En 1919, Martineau fréquente la région d’Attawapiskat (versant ouest de la baie James) ; débrouillard et organisé, il emploie une quinzaine de Cris qu’il paie et nourrit ; il possède également une barge et une flotte de canots destinées au transport des provisions et des ballots de fourrures. Il présente certainement une menace pour les commerçants puisque, cette année-là, il réussit à emmagasiner 10 000 dollars de biens, ce qui représente pour les autres une perte équivalente en fourrures 486. Martineau refait parler de lui en 1920 au moment où la firme Holt Renfrew décide de commercer dans la région où il se trouve. Devenu son homme de confiance, il est en charge des achats et des expéditions jusqu’à ce que ses fonctions, selon les apparences, aient tourné court 487.

C’est donc le même personnage qu’on retrouve cette fois sur le versant est de la baie James en compagnie de son beau-frère, William Etherington, le transfuge de la « Baie d’Hudson ».
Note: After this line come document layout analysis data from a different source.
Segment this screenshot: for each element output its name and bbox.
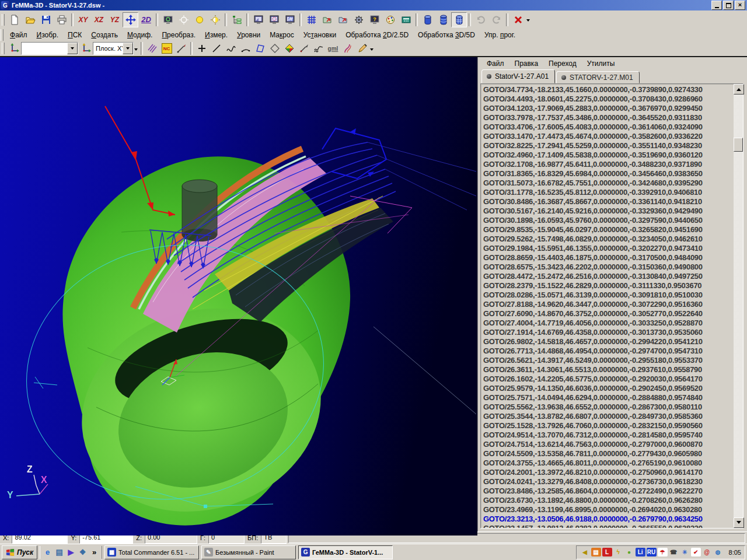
menu-item[interactable]: Обработка 2D/2.5D xyxy=(341,29,413,41)
gcode-line[interactable]: GOTO/26.1602,-14.2205,46.5775,0.0000000,… xyxy=(483,374,734,384)
gcode-line[interactable]: GOTO/34.4493,-18.0601,45.2275,0.0000000,… xyxy=(483,94,734,104)
scroll-down-button[interactable] xyxy=(734,517,744,528)
menu-item[interactable]: Модиф. xyxy=(123,29,157,41)
curves-red-button[interactable] xyxy=(340,41,355,55)
gcode-line[interactable]: GOTO/27.8188,-14.9620,46.3447,0.0000000,… xyxy=(483,300,734,309)
language-indicator-RU[interactable]: RU xyxy=(647,548,657,556)
close-button[interactable]: × xyxy=(735,1,745,10)
view-2d-button[interactable]: 2D xyxy=(138,12,154,27)
export-2-button[interactable] xyxy=(335,12,351,27)
open-file-button[interactable] xyxy=(22,12,38,27)
wcs-button[interactable] xyxy=(6,41,21,55)
plane-selector[interactable]: Плоск. XY xyxy=(93,42,134,55)
gcode-line[interactable]: GOTO/28.8659,-15.4403,46.1875,0.0000000,… xyxy=(483,253,734,262)
probe-button[interactable] xyxy=(174,41,189,55)
gcode-line[interactable]: GOTO/31.1778,-16.5235,45.8112,0.0000000,… xyxy=(483,188,734,197)
gcode-line[interactable]: GOTO/24.7514,-13.6214,46.7563,0.0000000,… xyxy=(483,440,734,449)
tools-dropdown-caret[interactable] xyxy=(370,48,374,52)
task-total-commander[interactable]: ▦ Total Commander 6.51 - ... xyxy=(104,545,199,559)
menu-item[interactable]: ПСК xyxy=(63,29,86,41)
menu-item[interactable]: Изобр. xyxy=(32,29,64,41)
view-xz-button[interactable]: XZ xyxy=(91,12,107,27)
nc-menu-item[interactable]: Переход xyxy=(543,58,582,69)
quicklaunch-overflow-chevron[interactable]: » xyxy=(89,547,99,557)
gcode-line[interactable]: GOTO/33.4706,-17.6005,45.4083,0.0000000,… xyxy=(483,123,734,132)
nc-menu-item[interactable]: Файл xyxy=(481,58,509,69)
gcode-line[interactable]: GOTO/25.3544,-13.8782,46.6807,0.0000000,… xyxy=(483,412,734,421)
nc-editor-button[interactable]: NC xyxy=(159,41,174,55)
gcode-line[interactable]: GOTO/34.1203,-17.9069,45.2883,0.0000000,… xyxy=(483,104,734,113)
pick-tool-button[interactable] xyxy=(296,41,311,55)
li-icon[interactable]: Li xyxy=(636,548,645,556)
ie-quicklaunch-icon[interactable]: e xyxy=(43,547,53,557)
gcode-text-area[interactable]: GOTO/34.7734,-18.2133,45.1660,0.0000000,… xyxy=(481,84,734,528)
gcode-line[interactable]: GOTO/32.1708,-16.9877,45.6411,0.0000000,… xyxy=(483,160,734,169)
grid-button[interactable] xyxy=(303,12,319,27)
plane-dropdown-button[interactable] xyxy=(123,43,133,54)
view-yz-button[interactable]: YZ xyxy=(107,12,123,27)
taskbar-clock[interactable]: 8:05 xyxy=(724,549,741,556)
help-button[interactable]: ? xyxy=(366,12,382,27)
new-document-button[interactable] xyxy=(6,12,22,27)
line-tool-button[interactable] xyxy=(209,41,224,55)
menu-item[interactable]: Макрос xyxy=(265,29,298,41)
gcode-line[interactable]: GOTO/26.9802,-14.5818,46.4657,0.0000000,… xyxy=(483,337,734,346)
delete-button[interactable] xyxy=(510,12,526,27)
cylinder-mesh-button[interactable] xyxy=(451,12,467,27)
gcode-line[interactable]: GOTO/25.1528,-13.7926,46.7060,0.0000000,… xyxy=(483,421,734,430)
gcode-line[interactable]: GOTO/29.8535,-15.9045,46.0297,0.0000000,… xyxy=(483,225,734,235)
gcode-line[interactable]: GOTO/23.3213,-13.0506,46.9188,0.0000000,… xyxy=(483,514,734,524)
sprout-icon[interactable]: ● xyxy=(624,548,634,556)
scrollbar-thumb[interactable] xyxy=(734,138,743,152)
gcode-line[interactable]: GOTO/28.2379,-15.1522,46.2829,0.0000000,… xyxy=(483,281,734,290)
print-button[interactable] xyxy=(54,12,69,27)
gcode-line[interactable]: GOTO/24.2001,-13.3972,46.8210,0.0000000,… xyxy=(483,468,734,477)
nc-menu-item[interactable]: Правка xyxy=(509,58,544,69)
molecule-icon[interactable]: ✳ xyxy=(680,548,690,556)
scrollbar-track[interactable] xyxy=(734,94,743,517)
contour-tool-button[interactable] xyxy=(253,41,267,55)
menu-item[interactable]: Преобраз. xyxy=(157,29,200,41)
gcode-line[interactable]: GOTO/23.1457,-12.9812,46.9383,0.0000000,… xyxy=(483,524,734,528)
structure-tree-button[interactable] xyxy=(229,12,245,27)
gcode-line[interactable]: GOTO/31.8365,-16.8329,45.6984,0.0000000,… xyxy=(483,169,734,178)
gcode-line[interactable]: GOTO/26.7713,-14.4868,46.4954,0.0000000,… xyxy=(483,346,734,356)
window-view-2-button[interactable] xyxy=(266,12,282,27)
save-button[interactable] xyxy=(38,12,54,27)
window-view-3-button[interactable] xyxy=(282,12,298,27)
view-xy-button[interactable]: XY xyxy=(75,12,91,27)
address-book-icon[interactable]: ▤ xyxy=(591,548,601,556)
nc-menu-item[interactable]: Утилиты xyxy=(582,58,620,69)
menu-item[interactable]: Упр. прог. xyxy=(480,29,520,41)
umbrella-icon[interactable]: ☂ xyxy=(658,548,668,556)
menu-item[interactable]: Уровни xyxy=(232,29,265,41)
gcode-line[interactable]: GOTO/30.8486,-16.3687,45.8667,0.0000000,… xyxy=(483,197,734,206)
attributes-button[interactable] xyxy=(145,41,159,55)
scroll-up-button[interactable] xyxy=(734,84,744,94)
restore-button[interactable] xyxy=(723,1,734,10)
browser-quicklaunch-icon[interactable]: ❖ xyxy=(78,547,88,557)
toolbar-grip[interactable] xyxy=(2,43,5,54)
gcode-line[interactable]: GOTO/23.8486,-13.2585,46.8604,0.0000000,… xyxy=(483,487,734,496)
menu-item[interactable]: Установки xyxy=(299,29,341,41)
menu-item[interactable]: Измер. xyxy=(200,29,232,41)
gcode-line[interactable]: GOTO/29.1984,-15.5951,46.1355,0.0000000,… xyxy=(483,244,734,253)
gcode-line[interactable]: GOTO/28.4472,-15.2472,46.2516,0.0000000,… xyxy=(483,272,734,281)
gcode-line[interactable]: GOTO/32.4960,-17.1409,45.5838,0.0000000,… xyxy=(483,150,734,160)
phone-icon[interactable]: ☎ xyxy=(669,548,679,556)
delete-dropdown-caret[interactable] xyxy=(526,19,530,23)
point-tool-button[interactable] xyxy=(194,41,209,55)
menu-item[interactable]: Создать xyxy=(86,29,123,41)
title-bar[interactable]: G ГеММа-3D - StatorV-1-27.dsw - × xyxy=(0,0,747,10)
globe-icon[interactable]: ◍ xyxy=(713,548,723,556)
redo-button[interactable] xyxy=(488,12,504,27)
cylinder-view-button[interactable] xyxy=(420,12,435,27)
gcode-line[interactable]: GOTO/33.1470,-17.4473,45.4674,0.0000000,… xyxy=(483,132,734,141)
pan-rotate-view-button[interactable] xyxy=(123,12,138,27)
gcode-line[interactable]: GOTO/23.6730,-13.1892,46.8800,0.0000000,… xyxy=(483,496,734,505)
plane-axes-button[interactable] xyxy=(78,41,93,55)
gcode-line[interactable]: GOTO/30.1898,-16.0593,45.9760,0.0000000,… xyxy=(483,216,734,225)
viewport-3d[interactable]: Z Y X xyxy=(0,57,477,531)
gcode-line[interactable]: GOTO/24.9514,-13.7070,46.7312,0.0000000,… xyxy=(483,430,734,440)
wcs-dropdown-button[interactable] xyxy=(67,43,78,54)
Malgré leur nombre peu élevé, les francs-tireurs gênaient la Compagnie de la Baie d’Hudson, qui voyait en eux des mercenaires. La présence de ces aventuriers, lointains émules des coureurs des bois, qui avaient eu l’audace de marcher sur les brisées de la Compagnie, aura été, somme toute, plus agaçante que menaçante, surtout après le départ de Revillon.